「2008年7月5日(土)」の日記
朝10時平針を出発。久々の一人旅。10年ぶりくらいに新幹線に乗る。それにしても速い。窓の外の風景はビュンビュンと過ぎていく。正直言って、速すぎて怖い。飛行機が離陸するために加速している瞬間が、ずっと続いている状態。緊張しっぱなし。飛行機は離陸時こそ怖いが、その後はあのなんともいえない解放感、旅へと解き放たれた感覚が好きだし、空港とか機内とかは僕がかなり好きな場所の一つ。それに比べて、新幹線の速すぎて楽しみにくい車窓からの風景、車内の内装のつくりの雑さ、味気ない名古屋駅と駅員たちのイマイチな接客。地上を走るハイテク新幹線は、ジェット航空機の足元にも及ばない。電車は、カタン、カタンと走るローカルな列車に限るな。
12時、新神戸駅着。タクシーで兵庫県立美術館へ。新幹線とタクシーを使ったため、あっという間に美術館に到着。約2時間前には名古屋市の自宅にいたのに。ここに来た目的は2つ。一つは大学時代の先生、川崎和男と、今売れっ子脳科学者の茂木さんの対談を聴くため。もう一つは、このところ興味を持っていたアーティスト、横尾忠則の大きな展覧会が開催されていて、それを見に来た。今回は時間が限られていたため新幹線とタクシーなんて乗ってしまったが、これだけの交通費かけてでも来てみたかった。

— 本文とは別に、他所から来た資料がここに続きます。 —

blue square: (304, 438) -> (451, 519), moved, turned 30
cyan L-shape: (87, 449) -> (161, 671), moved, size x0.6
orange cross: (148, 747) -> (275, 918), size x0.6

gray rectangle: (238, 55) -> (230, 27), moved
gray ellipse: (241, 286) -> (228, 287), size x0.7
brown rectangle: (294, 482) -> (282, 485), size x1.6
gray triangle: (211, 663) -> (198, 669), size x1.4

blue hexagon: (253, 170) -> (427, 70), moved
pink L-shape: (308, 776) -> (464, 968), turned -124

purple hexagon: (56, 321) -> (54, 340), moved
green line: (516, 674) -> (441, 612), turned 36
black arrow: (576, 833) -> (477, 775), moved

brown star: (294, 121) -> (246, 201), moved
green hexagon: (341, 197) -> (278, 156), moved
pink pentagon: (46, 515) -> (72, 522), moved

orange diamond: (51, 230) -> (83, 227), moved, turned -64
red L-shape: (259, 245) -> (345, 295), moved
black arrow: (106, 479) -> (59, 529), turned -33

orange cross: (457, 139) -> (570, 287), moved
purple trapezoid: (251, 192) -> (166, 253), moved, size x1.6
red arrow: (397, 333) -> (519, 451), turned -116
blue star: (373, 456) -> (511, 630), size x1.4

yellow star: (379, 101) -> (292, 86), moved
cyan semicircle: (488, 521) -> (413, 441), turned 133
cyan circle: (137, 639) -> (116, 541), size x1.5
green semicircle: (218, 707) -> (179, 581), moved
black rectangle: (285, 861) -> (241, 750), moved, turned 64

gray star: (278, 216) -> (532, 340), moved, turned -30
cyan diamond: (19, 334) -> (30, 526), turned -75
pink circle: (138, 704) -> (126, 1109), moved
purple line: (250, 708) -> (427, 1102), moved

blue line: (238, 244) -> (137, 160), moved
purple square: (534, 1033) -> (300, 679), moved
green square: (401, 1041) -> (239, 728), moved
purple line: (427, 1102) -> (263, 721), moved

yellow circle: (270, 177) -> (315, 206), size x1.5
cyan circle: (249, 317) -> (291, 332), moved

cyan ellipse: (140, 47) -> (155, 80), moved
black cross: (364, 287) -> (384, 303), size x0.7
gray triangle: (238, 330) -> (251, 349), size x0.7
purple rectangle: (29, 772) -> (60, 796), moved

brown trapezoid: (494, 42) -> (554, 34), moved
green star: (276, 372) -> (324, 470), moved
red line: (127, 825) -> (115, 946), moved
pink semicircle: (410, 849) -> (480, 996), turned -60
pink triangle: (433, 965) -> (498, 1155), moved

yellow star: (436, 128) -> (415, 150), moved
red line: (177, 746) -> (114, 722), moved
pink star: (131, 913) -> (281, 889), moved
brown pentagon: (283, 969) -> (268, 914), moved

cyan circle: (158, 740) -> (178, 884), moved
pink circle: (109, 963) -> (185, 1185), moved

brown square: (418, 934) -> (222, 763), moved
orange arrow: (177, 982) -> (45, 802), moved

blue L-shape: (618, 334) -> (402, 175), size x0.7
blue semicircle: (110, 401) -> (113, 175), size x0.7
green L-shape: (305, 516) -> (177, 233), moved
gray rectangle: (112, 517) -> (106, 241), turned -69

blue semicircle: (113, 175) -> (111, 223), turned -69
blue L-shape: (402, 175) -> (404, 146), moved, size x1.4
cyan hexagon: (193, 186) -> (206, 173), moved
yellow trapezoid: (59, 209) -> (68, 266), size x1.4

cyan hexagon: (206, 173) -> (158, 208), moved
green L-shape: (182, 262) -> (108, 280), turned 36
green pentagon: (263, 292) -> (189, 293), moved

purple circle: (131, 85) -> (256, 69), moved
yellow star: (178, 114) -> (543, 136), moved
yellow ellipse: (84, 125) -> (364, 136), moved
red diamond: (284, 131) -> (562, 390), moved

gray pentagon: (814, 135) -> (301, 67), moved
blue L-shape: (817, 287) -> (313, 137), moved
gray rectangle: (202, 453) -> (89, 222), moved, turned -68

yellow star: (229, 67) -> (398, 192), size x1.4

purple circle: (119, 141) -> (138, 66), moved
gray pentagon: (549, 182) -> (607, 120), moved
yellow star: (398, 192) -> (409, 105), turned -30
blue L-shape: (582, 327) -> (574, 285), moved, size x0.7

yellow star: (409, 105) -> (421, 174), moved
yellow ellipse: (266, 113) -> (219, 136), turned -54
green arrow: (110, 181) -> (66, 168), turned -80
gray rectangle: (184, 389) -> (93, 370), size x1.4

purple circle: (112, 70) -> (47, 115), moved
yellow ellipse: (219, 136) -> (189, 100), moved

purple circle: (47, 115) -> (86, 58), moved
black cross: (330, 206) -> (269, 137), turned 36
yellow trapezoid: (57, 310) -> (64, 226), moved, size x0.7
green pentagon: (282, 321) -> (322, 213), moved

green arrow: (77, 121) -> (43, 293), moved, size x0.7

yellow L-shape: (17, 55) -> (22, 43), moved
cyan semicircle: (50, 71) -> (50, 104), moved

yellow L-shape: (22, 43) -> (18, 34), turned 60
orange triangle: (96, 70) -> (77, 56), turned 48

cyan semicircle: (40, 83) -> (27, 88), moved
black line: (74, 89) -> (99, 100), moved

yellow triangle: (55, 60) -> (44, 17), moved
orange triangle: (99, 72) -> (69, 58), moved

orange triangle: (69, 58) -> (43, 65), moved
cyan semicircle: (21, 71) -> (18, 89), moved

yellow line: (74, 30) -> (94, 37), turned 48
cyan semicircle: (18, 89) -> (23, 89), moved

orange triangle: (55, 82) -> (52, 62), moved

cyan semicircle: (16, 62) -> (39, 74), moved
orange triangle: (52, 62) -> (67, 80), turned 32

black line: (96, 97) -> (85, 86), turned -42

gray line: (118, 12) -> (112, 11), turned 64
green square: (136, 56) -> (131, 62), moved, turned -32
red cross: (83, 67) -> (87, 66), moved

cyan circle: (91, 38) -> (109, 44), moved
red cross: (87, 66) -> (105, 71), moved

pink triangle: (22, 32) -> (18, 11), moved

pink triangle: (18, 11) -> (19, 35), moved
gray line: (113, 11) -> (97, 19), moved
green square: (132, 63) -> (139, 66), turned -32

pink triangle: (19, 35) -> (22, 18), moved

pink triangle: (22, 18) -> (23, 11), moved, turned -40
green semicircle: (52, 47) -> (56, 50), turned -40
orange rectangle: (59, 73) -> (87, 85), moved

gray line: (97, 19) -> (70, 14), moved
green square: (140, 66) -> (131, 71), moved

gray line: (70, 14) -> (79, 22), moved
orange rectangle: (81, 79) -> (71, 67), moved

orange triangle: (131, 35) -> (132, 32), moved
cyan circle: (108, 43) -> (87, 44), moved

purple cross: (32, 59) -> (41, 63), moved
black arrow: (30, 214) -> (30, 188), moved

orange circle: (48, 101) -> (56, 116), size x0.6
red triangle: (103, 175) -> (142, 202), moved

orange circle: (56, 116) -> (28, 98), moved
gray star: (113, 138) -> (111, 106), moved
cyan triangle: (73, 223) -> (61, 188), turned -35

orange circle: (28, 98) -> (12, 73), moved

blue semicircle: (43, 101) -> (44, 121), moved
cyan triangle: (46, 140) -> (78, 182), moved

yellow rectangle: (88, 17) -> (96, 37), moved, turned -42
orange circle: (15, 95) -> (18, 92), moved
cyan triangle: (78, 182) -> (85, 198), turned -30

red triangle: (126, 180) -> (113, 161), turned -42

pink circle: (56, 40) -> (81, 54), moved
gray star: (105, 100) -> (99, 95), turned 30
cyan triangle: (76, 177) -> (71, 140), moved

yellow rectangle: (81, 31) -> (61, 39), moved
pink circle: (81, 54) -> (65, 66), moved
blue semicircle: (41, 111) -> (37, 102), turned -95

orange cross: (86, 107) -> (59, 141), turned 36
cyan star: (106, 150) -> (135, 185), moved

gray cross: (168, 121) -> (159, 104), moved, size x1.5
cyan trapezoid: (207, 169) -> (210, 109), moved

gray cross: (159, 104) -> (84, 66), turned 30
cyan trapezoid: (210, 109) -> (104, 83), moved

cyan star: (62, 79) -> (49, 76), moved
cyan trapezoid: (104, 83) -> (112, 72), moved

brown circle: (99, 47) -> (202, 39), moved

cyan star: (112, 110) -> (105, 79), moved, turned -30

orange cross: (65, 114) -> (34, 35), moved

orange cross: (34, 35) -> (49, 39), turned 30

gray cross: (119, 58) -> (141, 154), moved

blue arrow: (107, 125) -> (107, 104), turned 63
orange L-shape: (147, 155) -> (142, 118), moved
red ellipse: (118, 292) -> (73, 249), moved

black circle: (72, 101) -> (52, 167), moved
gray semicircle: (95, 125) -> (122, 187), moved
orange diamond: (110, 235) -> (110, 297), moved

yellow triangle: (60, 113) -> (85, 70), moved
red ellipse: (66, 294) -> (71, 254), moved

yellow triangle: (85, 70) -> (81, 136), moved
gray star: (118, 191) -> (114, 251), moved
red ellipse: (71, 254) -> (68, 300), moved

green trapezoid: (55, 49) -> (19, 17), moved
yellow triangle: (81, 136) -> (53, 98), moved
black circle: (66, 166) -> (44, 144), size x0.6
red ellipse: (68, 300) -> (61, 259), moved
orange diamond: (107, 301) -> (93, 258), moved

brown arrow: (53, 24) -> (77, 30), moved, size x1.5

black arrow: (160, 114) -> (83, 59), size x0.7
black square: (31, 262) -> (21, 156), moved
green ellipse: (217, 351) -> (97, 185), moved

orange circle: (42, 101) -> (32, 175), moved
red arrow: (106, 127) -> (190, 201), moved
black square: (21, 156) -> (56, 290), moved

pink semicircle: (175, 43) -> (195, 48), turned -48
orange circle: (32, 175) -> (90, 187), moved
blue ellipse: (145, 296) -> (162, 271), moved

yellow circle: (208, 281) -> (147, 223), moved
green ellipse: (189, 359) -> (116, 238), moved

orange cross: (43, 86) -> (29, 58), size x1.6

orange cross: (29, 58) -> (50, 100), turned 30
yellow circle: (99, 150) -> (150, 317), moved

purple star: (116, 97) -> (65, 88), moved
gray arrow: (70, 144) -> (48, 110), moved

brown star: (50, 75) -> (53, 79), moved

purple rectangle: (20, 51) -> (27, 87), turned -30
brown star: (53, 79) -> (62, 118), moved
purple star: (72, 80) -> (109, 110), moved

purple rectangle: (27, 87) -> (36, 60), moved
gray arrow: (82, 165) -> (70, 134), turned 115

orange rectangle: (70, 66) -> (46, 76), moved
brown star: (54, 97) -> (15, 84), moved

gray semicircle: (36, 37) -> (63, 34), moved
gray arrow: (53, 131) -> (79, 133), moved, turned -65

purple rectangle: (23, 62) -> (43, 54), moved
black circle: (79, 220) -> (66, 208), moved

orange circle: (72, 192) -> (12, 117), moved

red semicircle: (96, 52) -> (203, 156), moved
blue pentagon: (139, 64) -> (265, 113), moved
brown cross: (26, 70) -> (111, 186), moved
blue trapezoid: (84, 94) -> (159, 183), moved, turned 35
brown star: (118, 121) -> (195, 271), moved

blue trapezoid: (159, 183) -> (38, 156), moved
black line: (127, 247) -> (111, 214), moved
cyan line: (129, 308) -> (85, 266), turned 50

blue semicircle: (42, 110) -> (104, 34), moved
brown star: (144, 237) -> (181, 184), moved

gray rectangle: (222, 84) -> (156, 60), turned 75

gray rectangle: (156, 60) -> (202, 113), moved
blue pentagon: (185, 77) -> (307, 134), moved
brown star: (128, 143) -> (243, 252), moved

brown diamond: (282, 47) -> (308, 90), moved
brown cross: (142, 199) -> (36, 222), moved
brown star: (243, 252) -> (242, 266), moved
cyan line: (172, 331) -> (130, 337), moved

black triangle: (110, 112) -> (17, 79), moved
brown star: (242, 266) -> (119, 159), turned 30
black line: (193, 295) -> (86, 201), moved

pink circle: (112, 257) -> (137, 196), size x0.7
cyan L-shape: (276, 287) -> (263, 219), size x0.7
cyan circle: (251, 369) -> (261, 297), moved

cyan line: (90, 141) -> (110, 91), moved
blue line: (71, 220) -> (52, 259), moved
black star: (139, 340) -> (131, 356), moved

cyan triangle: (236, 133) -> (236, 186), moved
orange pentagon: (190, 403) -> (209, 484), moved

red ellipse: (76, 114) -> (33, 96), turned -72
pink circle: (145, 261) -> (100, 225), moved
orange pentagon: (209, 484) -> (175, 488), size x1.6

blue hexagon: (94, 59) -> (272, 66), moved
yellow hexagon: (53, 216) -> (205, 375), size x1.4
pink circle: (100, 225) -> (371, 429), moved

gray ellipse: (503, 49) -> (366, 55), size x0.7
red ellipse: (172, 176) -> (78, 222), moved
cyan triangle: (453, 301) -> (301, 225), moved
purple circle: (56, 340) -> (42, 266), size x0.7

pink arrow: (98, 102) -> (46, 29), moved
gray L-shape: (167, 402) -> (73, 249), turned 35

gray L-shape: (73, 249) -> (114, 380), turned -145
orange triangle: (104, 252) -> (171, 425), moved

13時半、川崎先生と茂木さんの講演。テーマは音楽。ミズキ、カワセ、エッちゃん、チハヤんも来ている。2年ぶりに話す。元気そう。創チャンにも挨拶。川崎先生のプレゼンの最初の画面には「私の「いのち」にはビートルズの響きが耳鳴りになっている。」からはじまる言葉。ビビった。まさに自分がこの会場に来る途中で、頭の中でビートルズの曲が流れていて自分のつくるものにビートルズの影響が出てくるかも、と考えていたところだったので。来て正解だったと思った。で、プレゼンはいつもどおりかっこいい映像と音楽ではじまる。川崎先生の話はいつも刺激になる。茂木さんとの会話はある意味面白かったけど、音楽に関してそこまで新しい話は得られなかった。とにかく、音をたくさん聴こうと思った。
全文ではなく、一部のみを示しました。